*** Opening of Data for processing ***

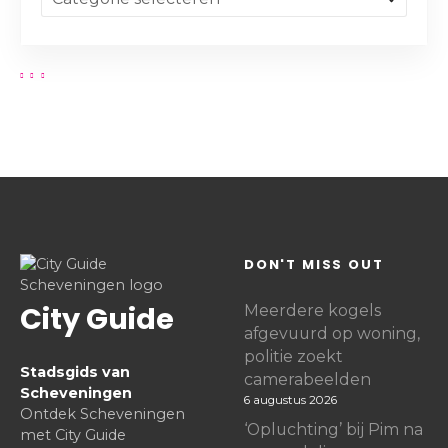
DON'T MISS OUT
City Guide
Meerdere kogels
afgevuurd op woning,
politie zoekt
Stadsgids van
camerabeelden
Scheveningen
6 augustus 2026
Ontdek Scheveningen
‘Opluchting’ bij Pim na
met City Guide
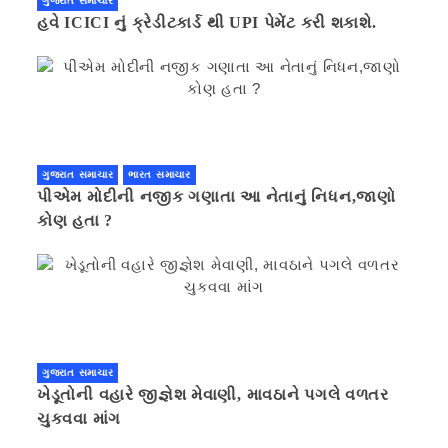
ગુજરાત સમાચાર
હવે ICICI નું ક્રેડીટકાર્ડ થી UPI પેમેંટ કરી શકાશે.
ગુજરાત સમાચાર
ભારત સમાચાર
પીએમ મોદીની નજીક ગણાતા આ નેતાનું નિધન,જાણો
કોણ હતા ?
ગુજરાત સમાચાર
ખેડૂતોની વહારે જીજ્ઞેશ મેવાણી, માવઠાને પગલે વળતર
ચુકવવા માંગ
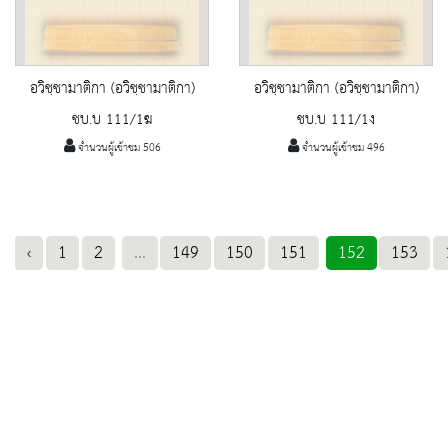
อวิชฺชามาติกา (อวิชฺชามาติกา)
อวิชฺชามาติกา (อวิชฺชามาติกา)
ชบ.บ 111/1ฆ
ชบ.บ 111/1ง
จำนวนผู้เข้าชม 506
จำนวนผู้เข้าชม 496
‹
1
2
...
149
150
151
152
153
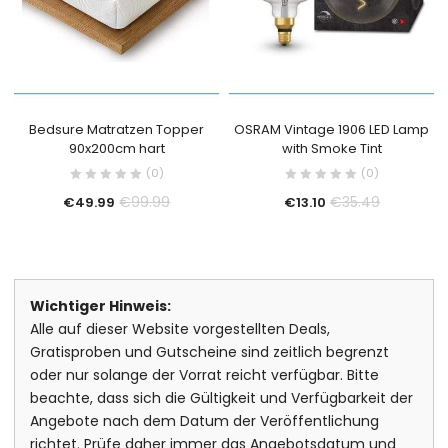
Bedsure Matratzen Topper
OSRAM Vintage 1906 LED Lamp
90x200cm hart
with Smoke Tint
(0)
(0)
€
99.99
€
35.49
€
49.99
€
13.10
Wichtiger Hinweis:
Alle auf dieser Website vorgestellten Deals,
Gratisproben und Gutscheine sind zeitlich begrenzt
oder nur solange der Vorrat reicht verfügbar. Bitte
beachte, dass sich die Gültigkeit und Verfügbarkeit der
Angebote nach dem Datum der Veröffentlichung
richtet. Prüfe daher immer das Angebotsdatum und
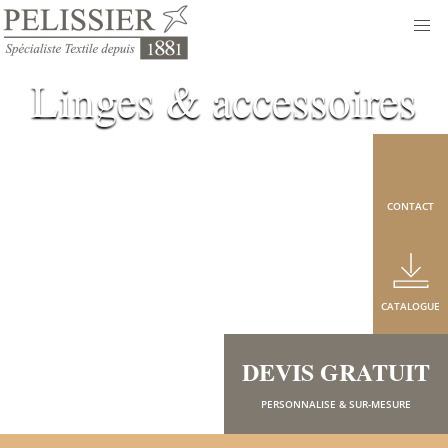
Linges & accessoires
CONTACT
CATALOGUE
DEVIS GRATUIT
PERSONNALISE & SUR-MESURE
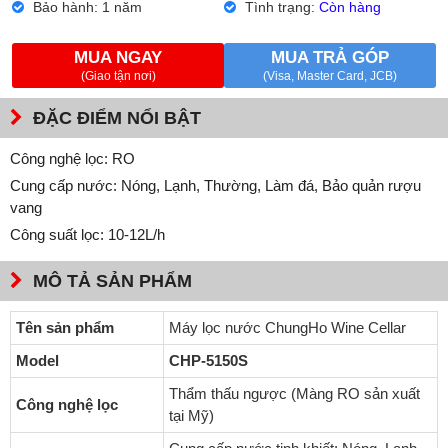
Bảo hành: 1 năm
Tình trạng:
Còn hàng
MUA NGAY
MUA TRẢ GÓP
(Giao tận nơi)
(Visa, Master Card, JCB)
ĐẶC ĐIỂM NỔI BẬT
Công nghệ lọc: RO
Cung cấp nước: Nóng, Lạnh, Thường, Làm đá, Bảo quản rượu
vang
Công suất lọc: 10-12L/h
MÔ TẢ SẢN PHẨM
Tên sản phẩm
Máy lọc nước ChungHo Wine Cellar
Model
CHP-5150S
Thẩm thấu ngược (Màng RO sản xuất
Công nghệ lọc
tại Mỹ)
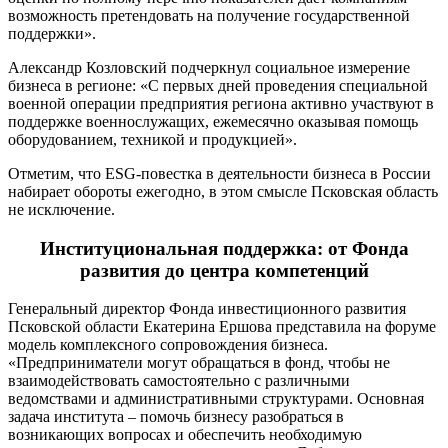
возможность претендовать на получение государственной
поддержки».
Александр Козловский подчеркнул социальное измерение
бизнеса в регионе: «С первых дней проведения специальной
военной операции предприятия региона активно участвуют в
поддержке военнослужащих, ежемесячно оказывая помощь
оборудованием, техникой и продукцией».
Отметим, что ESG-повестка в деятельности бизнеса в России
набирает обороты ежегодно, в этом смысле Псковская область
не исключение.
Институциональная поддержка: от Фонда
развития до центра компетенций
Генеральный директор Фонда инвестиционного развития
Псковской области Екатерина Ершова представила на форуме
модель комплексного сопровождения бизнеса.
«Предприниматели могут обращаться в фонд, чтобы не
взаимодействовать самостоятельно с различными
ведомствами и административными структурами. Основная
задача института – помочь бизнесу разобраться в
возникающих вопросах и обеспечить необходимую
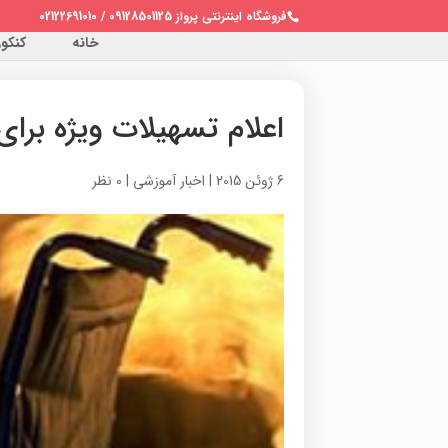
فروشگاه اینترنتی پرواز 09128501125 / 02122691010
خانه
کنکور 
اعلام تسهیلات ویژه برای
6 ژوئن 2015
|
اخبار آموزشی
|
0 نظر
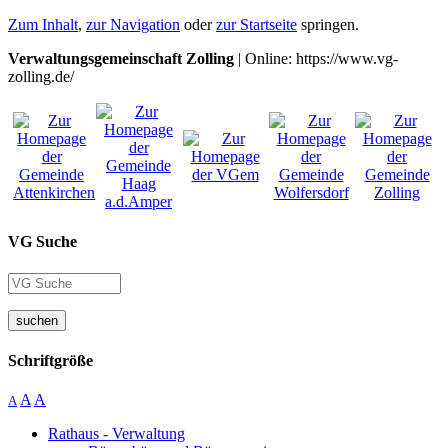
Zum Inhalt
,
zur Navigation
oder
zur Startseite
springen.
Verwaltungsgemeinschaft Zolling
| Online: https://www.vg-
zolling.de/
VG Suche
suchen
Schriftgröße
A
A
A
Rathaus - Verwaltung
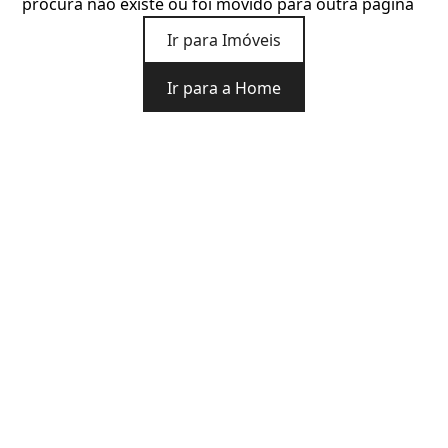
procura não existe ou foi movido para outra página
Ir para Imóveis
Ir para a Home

*** Close of Data for processing ***

- **What to produce**:
Only one number is expected: the count of lines in the entries holding the string "развития".

- **Solved problem**:
2